Ahora exhibe otro cuadro y con gracia de niño muestra los personajes que lo componen, como si fuera una narración. Sonríe. En el óleo aparecen unas mujeres en barrio Saladillo y es el año 1955; las mujeres están manifestando y portan una pancarta que sentencia: “Aunque andemos sin calzón, todas juntas con Perón”. Belloni lo muestra entre sonrisas: le encanta compartir la apreciación de su obra y a través de ese ritual convierte el pasado en presente y el presente en pasado, dando así testimonio de la indisoluble continuidad de las cosas. Ese cuadro, como el de los talleres del Ministerio, entre tantos otros que desempolva, retrata una imagen recuperada “de la memoria”.
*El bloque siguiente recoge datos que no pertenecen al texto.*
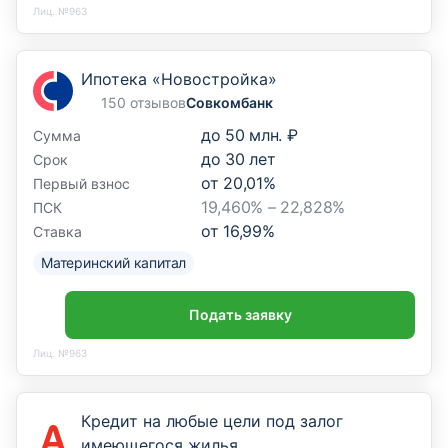
Лиц. №963
Ипотека «Новостройка»
150 отзывов
Совкомбанк
до
50 млн. ₽
Сумма
до
30
лет
Срок
от
20,01
%
Первый взнос
19,460% – 22,828%
ПСК
от
16,99
%
Ставка
Материнский капитал
Подать заявку
Лиц. №963
Кредит на любые цели под залог
имеющегося жилья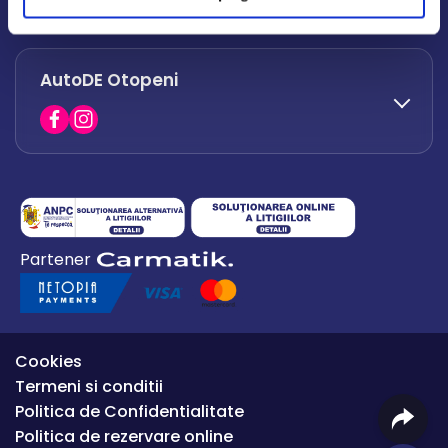
office.afumati@autode.ro
AutoDE Otopeni
0730 063 852
0730 063 851
office.bacau@autode.ro
0754 649 360
Partener
office.premium@autode.ro
Cookies
Termeni si conditii
Politica de Confidentialitate
Politica de rezervare online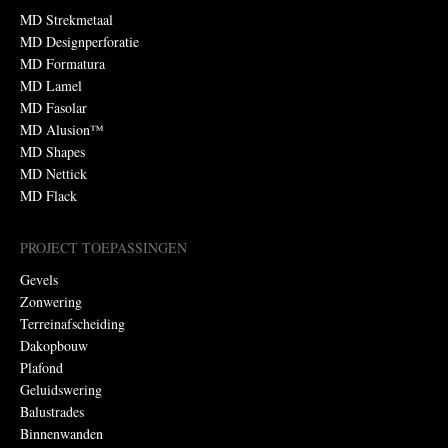
MD Strekmetaal
MD Designperforatie
MD Formatura
MD Lamel
MD Fasolar
MD Alusion™
MD Shapes
MD Nettick
MD Flack
PROJECT TOEPASSINGEN
Gevels
Zonwering
Terreinafscheiding
Dakopbouw
Plafond
Geluidswering
Balustrades
Binnenwanden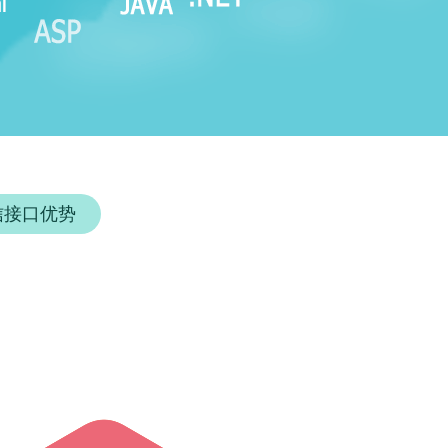
信接口优势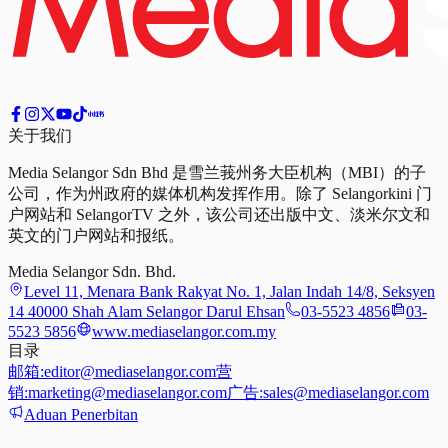
关于我们
Media Selangor Sdn Bhd 是雪兰莪州务大臣机构（MBI）的子
公司，作为州政府的媒体机构发挥作用。除了 Selangorkini 门
户网站和 SelangorTV 之外，该公司还出版中文、淡米尔文和
英文的门户网站和报纸。
Media Selangor Sdn. Bhd.
Level 11, Menara Bank Rakyat No. 1, Jalan Indah 14/8, Seksyen
14 40000 Shah Alam Selangor Darul Ehsan
03-5523 4856
03-
5523 5856
www.mediaselangor.com.my
目录
邮箱:
editor@mediaselangor.com
营
销:
marketing@mediaselangor.com
广告:
sales@mediaselangor.com
Aduan Penerbitan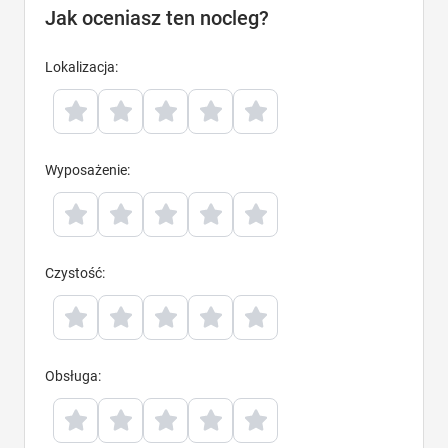
Jak oceniasz ten nocleg?
Lokalizacja
:
Wyposażenie
:
Czystość
:
Obsługa
: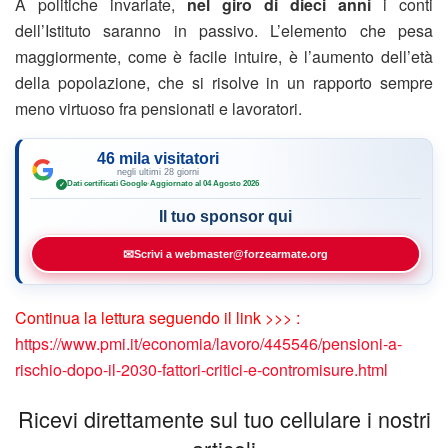
A politiche invariate,
nel giro di dieci anni
i conti
dell’Istituto saranno in passivo. L’elemento che pesa
maggiormente, come è facile intuire, è l’aumento dell’età
della popolazione, che si risolve in un rapporto sempre
meno virtuoso fra pensionati e lavoratori.
46 mila visitatori
negli ultimi 28 giorni
Dati certificati Google
·
Aggiornato al 04 Agosto 2026
✓
Il tuo sponsor qui
✉
Scrivi a webmaster@forzearmate.org
Continua la lettura seguendo il link >>> :
https://www.pmi.it/economia/lavoro/445546/pensioni-a-
rischio-dopo-il-2030-fattori-critici-e-contromisure.html
Ricevi direttamente sul tuo cellulare i nostri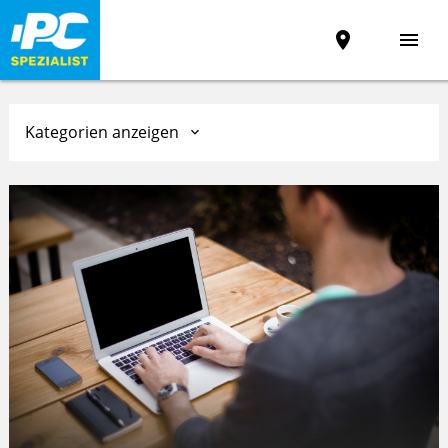
place
menu
Kategorien anzeigen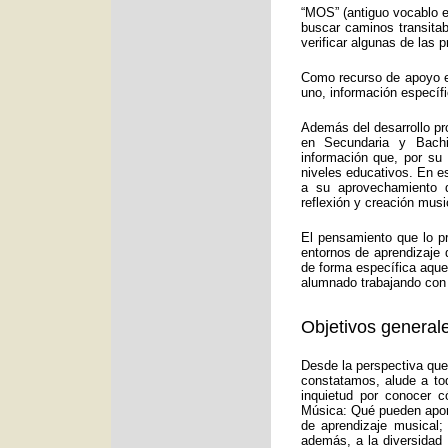
“MOS” (antiguo vocablo e
buscar caminos transitab
verificar algunas de las
Como recurso de apoyo ed
uno, información específ
Además del desarrollo pr
en Secundaria y Bachi
información que, por su
niveles educativos. En e
a su aprovechamiento d
reflexión y creación musi
El pensamiento que lo p
entornos de aprendizaje 
de forma específica aquel
alumnado trabajando con 
Objetivos generale
Desde la perspectiva que
constatamos, alude a to
inquietud por conocer c
Música: Qué pueden aport
de aprendizaje musical;
además, a la diversidad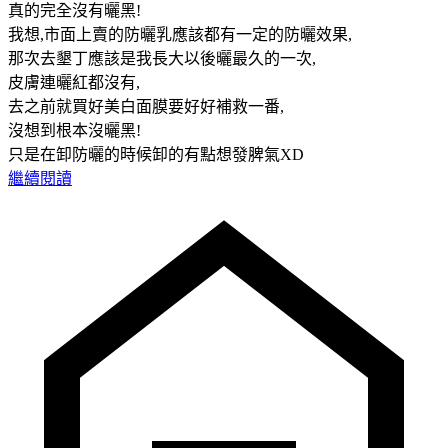
真的完全沒有曬黑!
我想,市面上賣的防曬乳應該都有一定的防曬效果,
那次去墾丁應該是我長大以後曬最久的一次,
皮膚連曬紅都沒有,
去之前就買好美白面膜要好好補救一番,
沒想到根本沒曬黑!
只是在卸防曬的時候卸的有點想發脾氣XD
繼續閱讀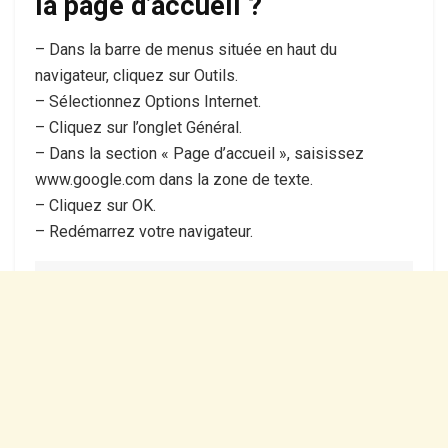
la page d’accueil ?
– Dans la barre de menus située en haut du
navigateur, cliquez sur Outils.
– Sélectionnez Options Internet.
– Cliquez sur l’onglet Général.
– Dans la section « Page d’accueil », saisissez
www.google.com dans la zone de texte.
– Cliquez sur OK.
– Redémarrez votre navigateur.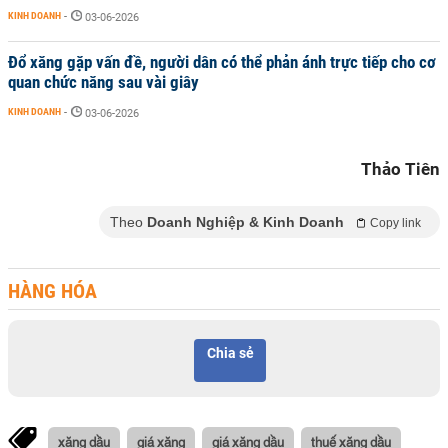
KINH DOANH
-
03-06-2026
Đổ xăng gặp vấn đề, người dân có thể phản ánh trực tiếp cho cơ
quan chức năng sau vài giây
KINH DOANH
-
03-06-2026
Thảo Tiên
Theo
Doanh Nghiệp & Kinh Doanh
Copy link
HÀNG HÓA
Chia sẻ
xăng dầu
giá xăng
giá xăng dầu
thuế xăng dầu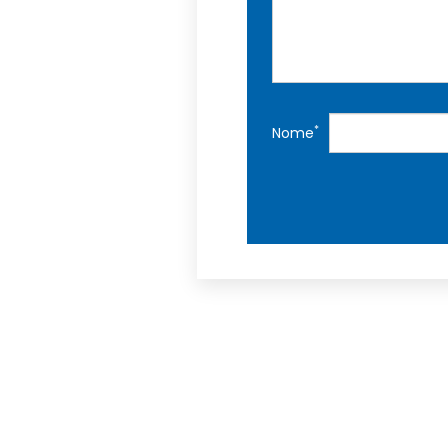
*
Nome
En los años 70 Orlando Belloni se instaló en La Tablada definitivamente. Y si esos ya inexistentes planos cartográficos a tinta china molida son parte de su obra, no menos lo son las acuarelas que, en caballetes portátiles, salió a pintar al aire libre por esa época en la zona sur de Rosario, particularmente por Saladillo. “Fueron como tres o cinco años en los que salí con mi caballete y las acuarelas para observar a toda esa gente del barrio; me encantaba ver cómo se daban maña para todo, gente humilde. Pero vea —dice y se detiene—: yo pinté todo eso sin intentar hacer política con el arte. Lo hice por amor al barrio y a la gente trabajadora…”.
—¡Cuánta obra realizada, Orlando!
—Sí, no sé la verdad cuánto hice, no tengo idea. Más de mil o mil quinientas. He vendido y he regalado mucho, ¿sabe qué?
—No
—Me duele que mi obra salga de Rosario. Yo quiero que quede aquí en Rosario, o en la zona… En fin, en el entorno en que vivo. Porque mi obra es eso.
Aunque algunos de sus trabajos se expusieron en París y otras ciudades de la Bretaña francesa circunstancialmente (uno de sus hermanos vivió allá), a Belloni lo llena de contento que muchas estén en la Biblioteca Vigil de Rosario. En 2018 donó a la Vigil 125 óleos, 26 esculturas y 25 acuarelas, que en ese momento fueron valuadas en unos cinco millones de pesos.